The Early Years Foundation Stage Curriculum – A summary for parents and carers
When children start school they join our two reception classes, Red and Yellow Class. The learning that takes place in this year is planned and delivered using the ‘Statutory framework for the early years foundation stage’. This is a legal document published by the Government. (Refer to the full document for further details).
Teachers use the areas of learning and development within the document to deliver engaging lessons. They inspire children to be curious. Children learn to ask questions, try new challenges and use their creativity and imaginative skills. These lessons ensure that when children join Year 1 they have the skills, knowledge and understanding they need to successfully progress through school.
In 2015 Ofsted commented:
‘Children in the Reception classes make an excellent start to their schooling. Adults plan exciting activities which engage and stimulate their enjoyment for learning.’
There are seven areas of learning and development that must shape the educational programmes we provide. Three areas are particularly crucial for igniting children’s curiosity and enthusiasm for learning, and for building their capacity to learn, form relationships and thrive. These three areas are called the prime areas and they are:
- communication and language;
- physical development; and
- personal, social and emotional development.
Our school must also support children in four specific areas, through which the three prime areas are strengthened and applied. The specific areas are:
- understanding the world; and
- expressive arts and design.
The lessons teacher plan and deliver must involve activities and experiences for children, as follows.

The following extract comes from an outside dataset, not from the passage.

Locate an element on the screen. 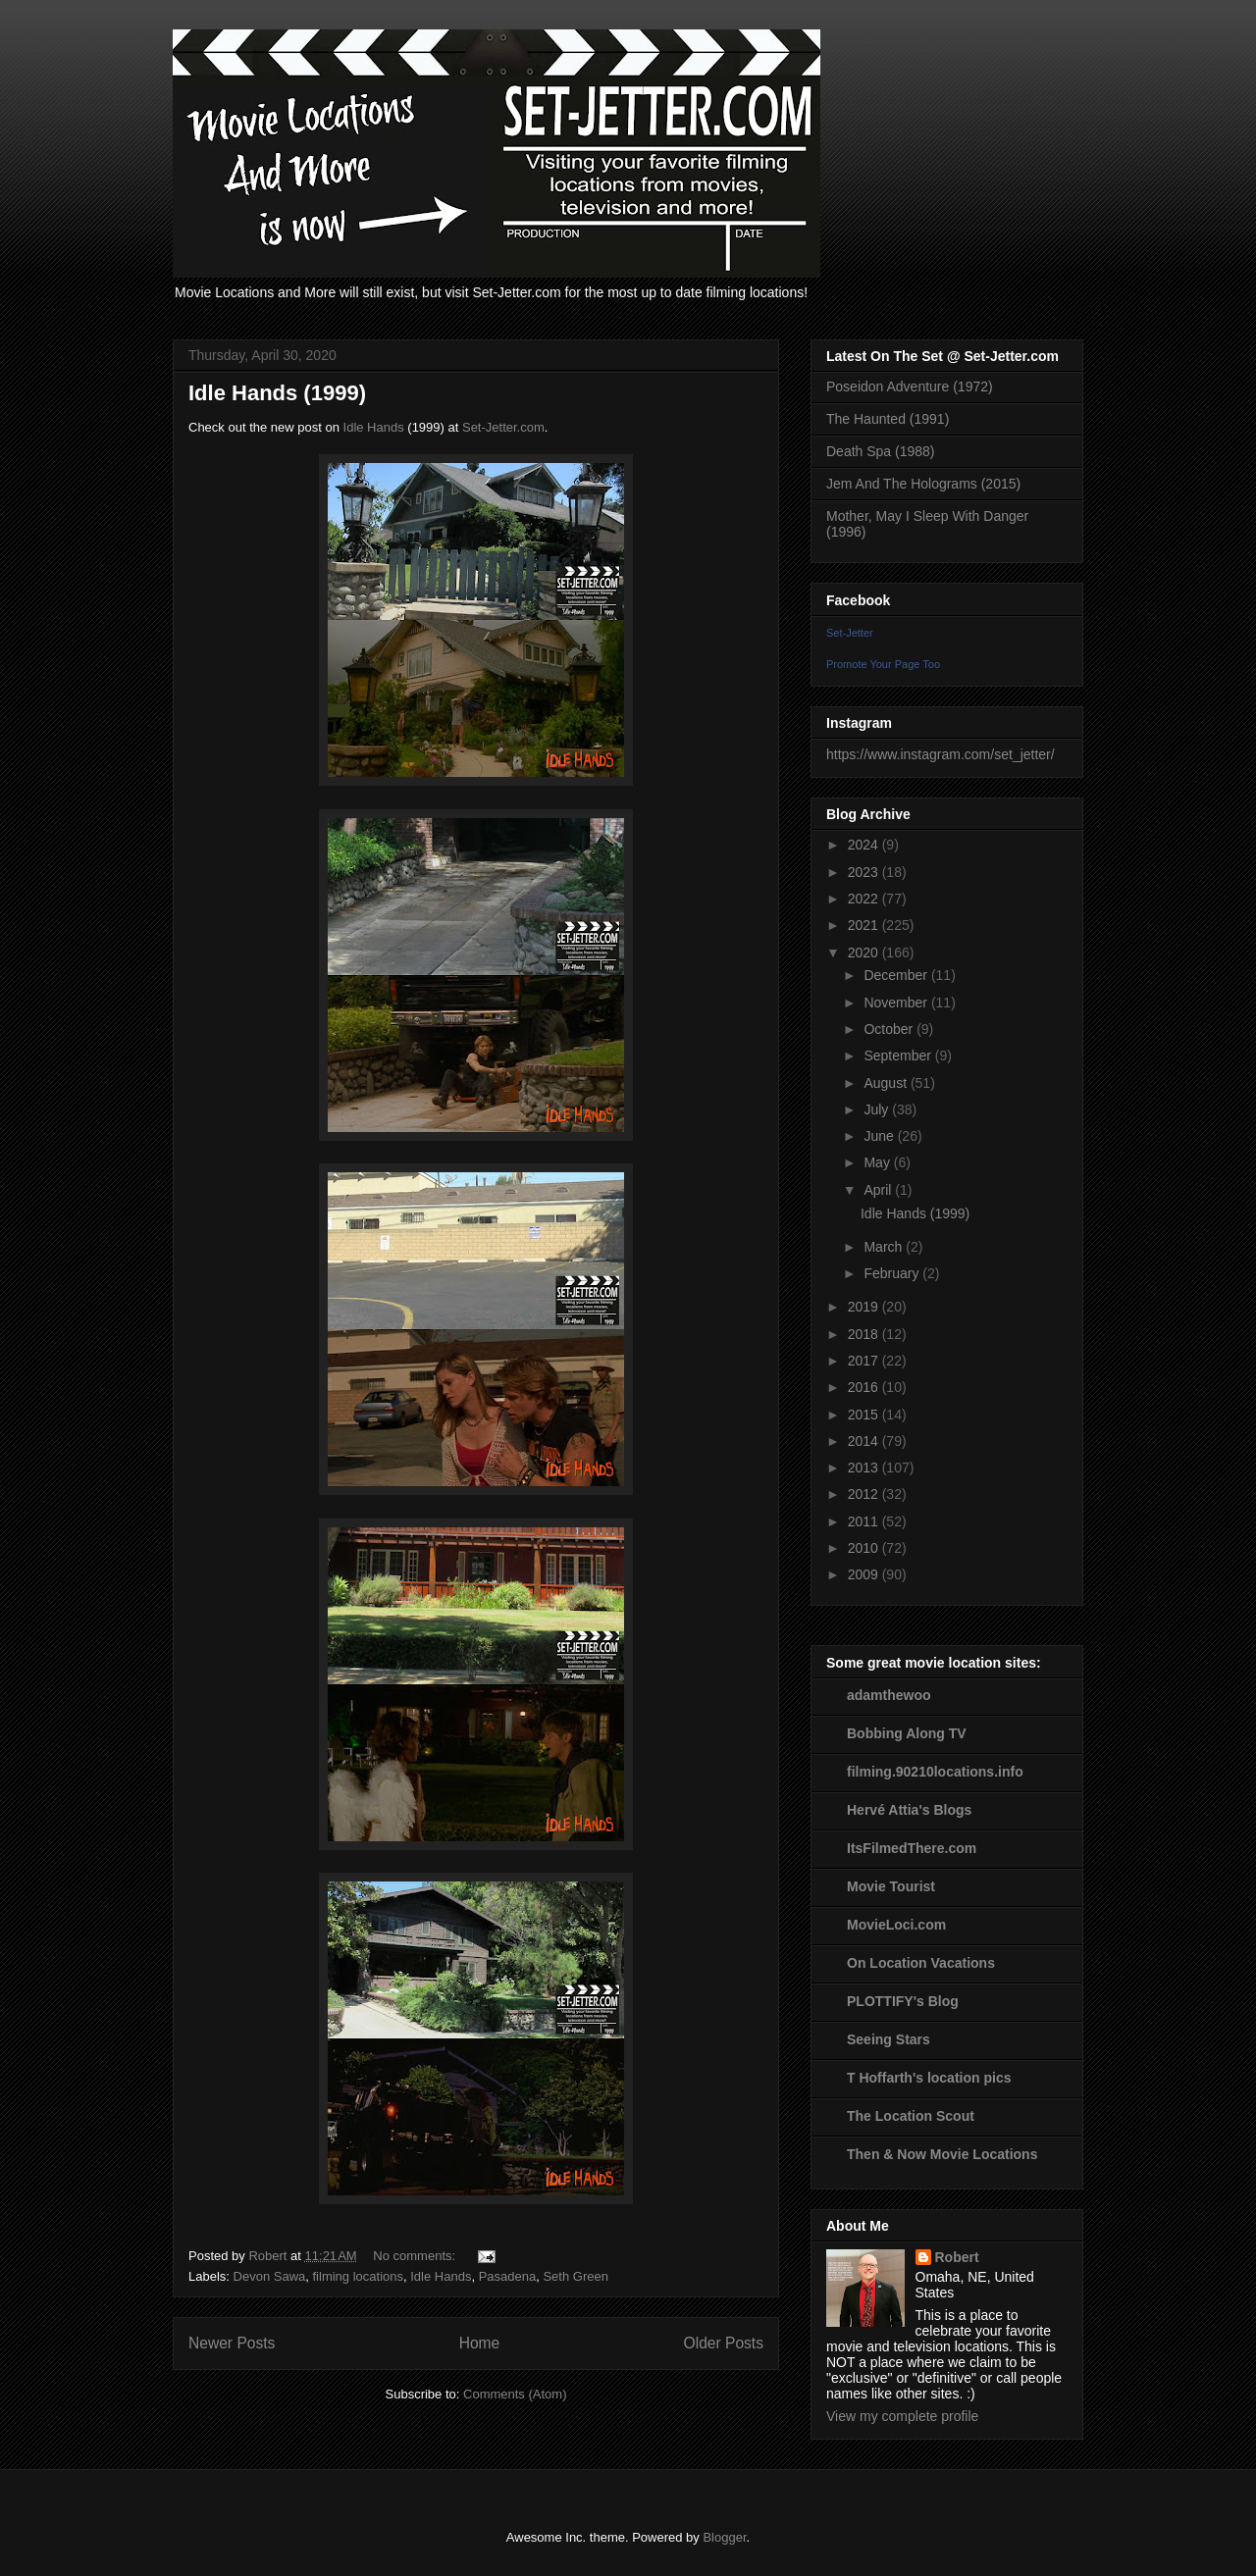 The height and width of the screenshot is (2576, 1256). adamthewoo is located at coordinates (889, 1695).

- Communication and language development involves giving children opportunities to experience a rich language environment; to develop their confidence and skills in expressing themselves; and to speak and listen in a range of situations.
- Physical development involves providing opportunities for young children to be active and interactive; and to develop their co-ordination, control, and movement. Children must also be helped to understand the importance of physical activity, and to make healthy choices in relation to food.

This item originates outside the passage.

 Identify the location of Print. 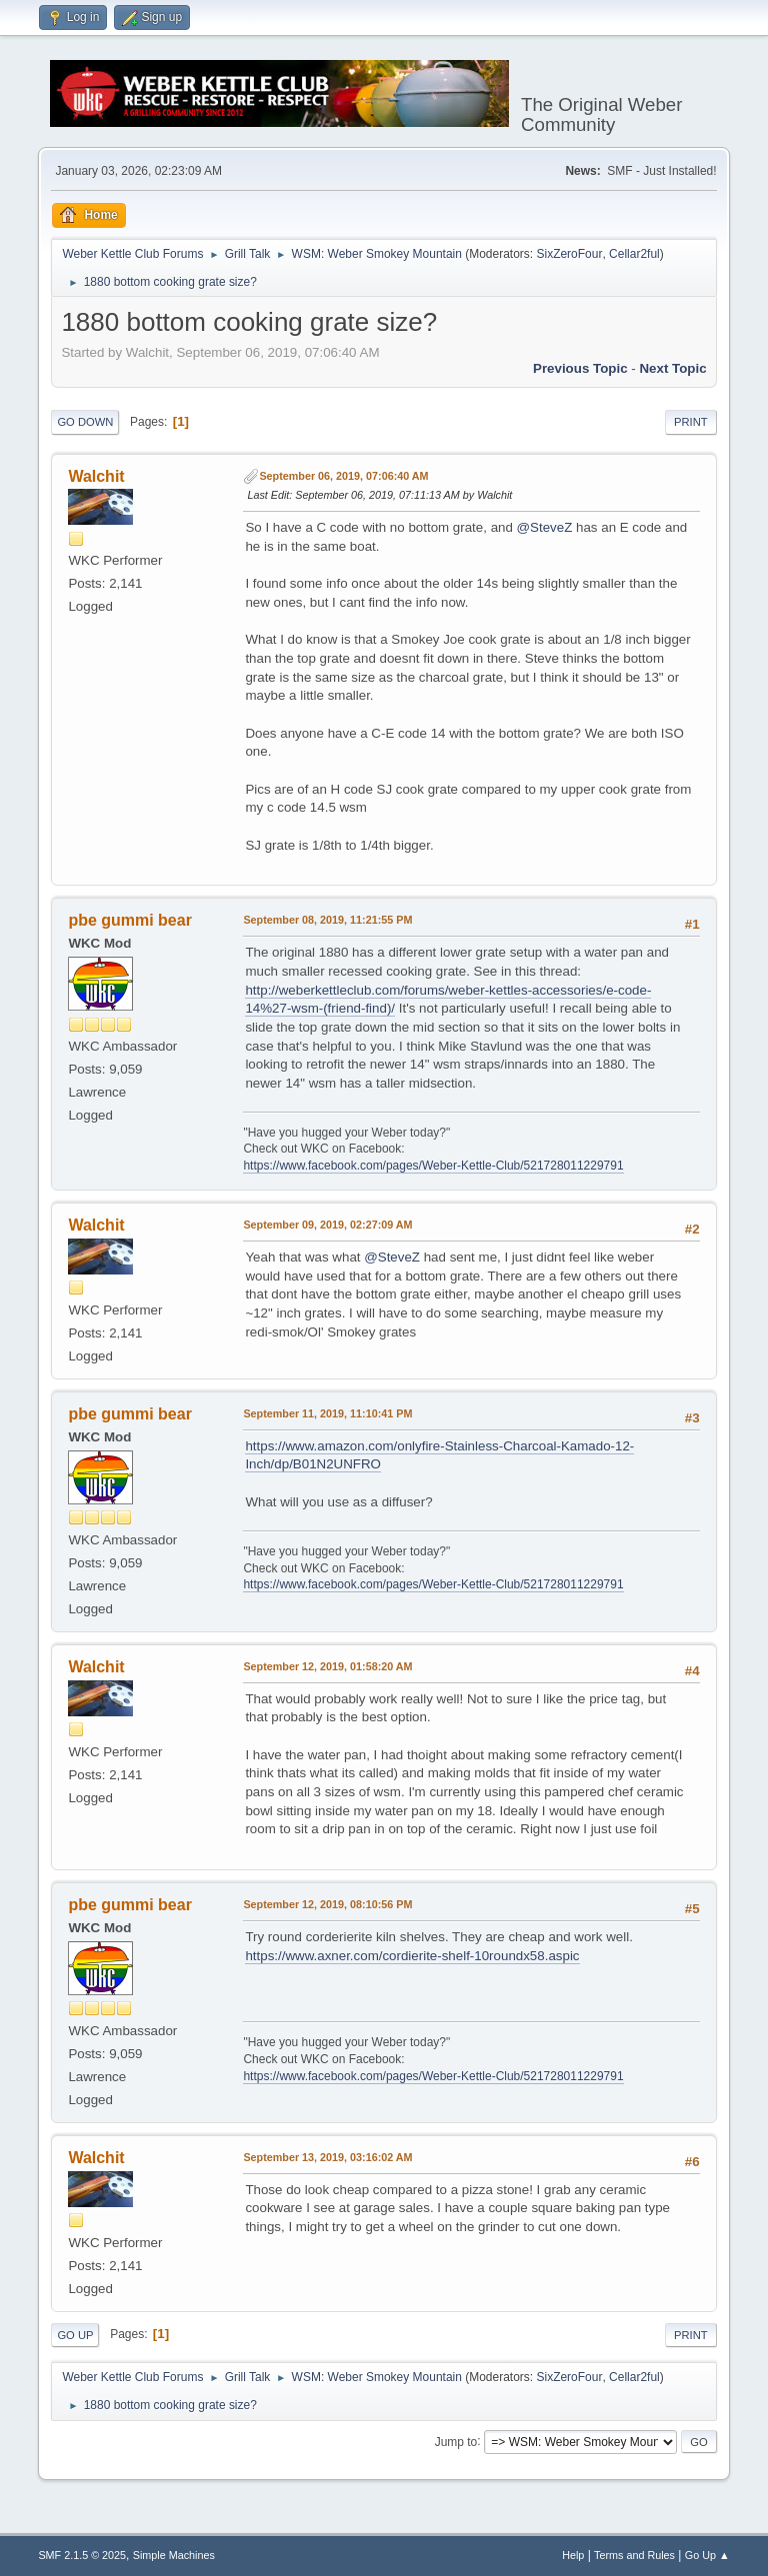 (691, 422).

- Personal, social and emotional development involves helping children to develop a positive sense of themselves, and others; to form positive relationships and develop respect for others; to develop social skills and learn how to manage their feelings; to understand appropriate behaviour in groups; and to have confidence in their own abilities.
- Literacy development involves encouraging children to link sounds and letters and to begin to read and write. Children must be given access to a wide range of reading materials (books, poems, and other written materials) to ignite their interest.

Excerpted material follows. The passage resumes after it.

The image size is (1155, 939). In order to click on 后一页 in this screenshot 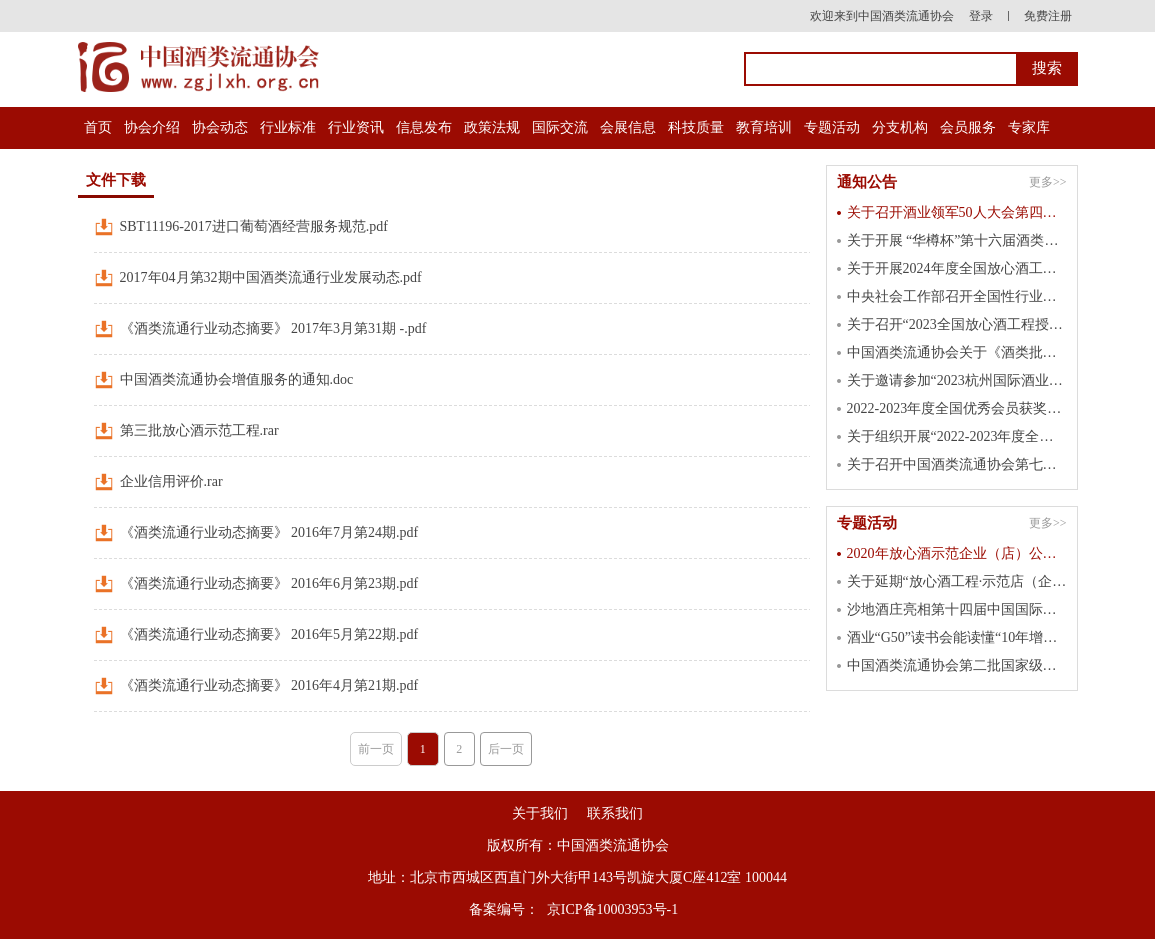 , I will do `click(506, 749)`.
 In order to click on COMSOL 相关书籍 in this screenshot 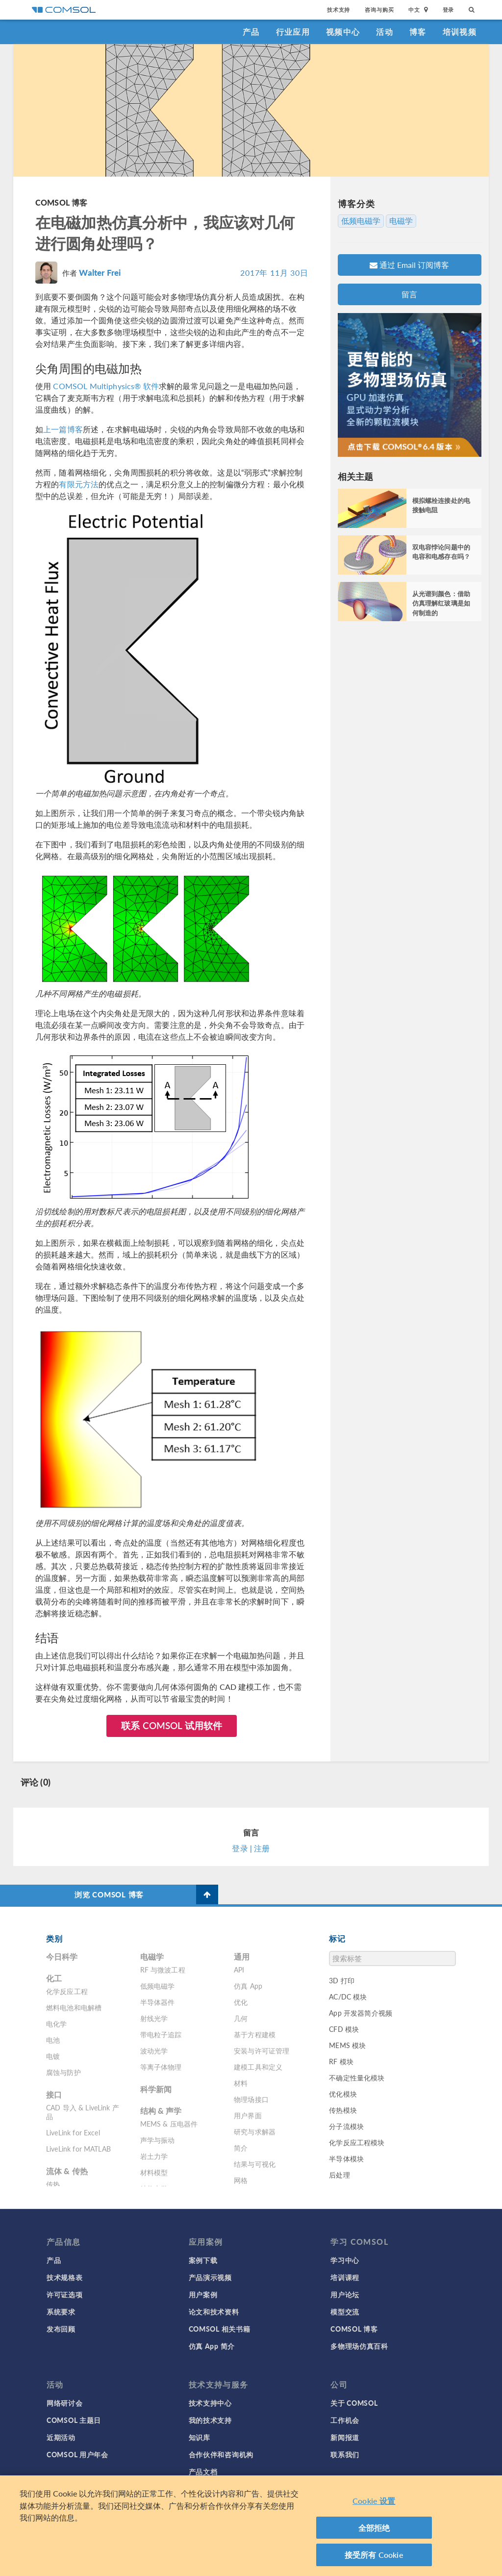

- Mathematics involves providing children with opportunities to develop and improve their skills in counting, understanding and using numbers, calculating simple addition and subtraction problems; and to describe shapes, spaces, and measures.
- Understanding the world involves guiding children to make sense of their physical world and their community through opportunities to explore, observe and find out about people, places, technology and the environment.
- Expressive arts and design involves enabling children to explore and play with a wide range of media and materials, as well as providing opportunities and encouragement for sharing their thoughts, ideas and feelings through a variety of activities in art, music, movement, dance, role-play, and design and technology.
Teachers additionally use document that are non-statutory (this means they are not legally required) but they help teachers to develop their ideas and lesson plans to deliver the legal requirements of the ‘Statutory framework for the early years foundation stage.’ These documents are called:
- The Early Years Outcomes
- Development Matters
When teachers are planning and guiding children’s activities, they must provide lessons that accommodate the different ways that children learn. When you visit our reception classes you will see children engaged in activities that help them to develop the three characteristics that support effective learning. We know children learn at their best when they are:
- playing and exploring – children investigate and experience things, and ‘have a go’;
- active learning – children concentrate and keep on trying if they encounter difficulties, and enjoy achievements; and
- creating and thinking critically – children have and develop their own ideas, make links between ideas, and develop strategies for doing things.
Children at Broadway are often taught through investigating areas of particular interest to them, through first-hand experience, often linked to planned school trips that engender interest. Sometimes we invite special visitors into school so that children meet experts in a subject
After their first year in school children then move from Foundation Stage into Year 1 and then, the following year, move into Year 2. Both of these years together are known as Key Stage 1. During these years children are introduced to studying the subjects encompassed by the National Curriculum. Teachers deliver the curriculum through planned lessons that capitalise on stimulating curiosity in learning.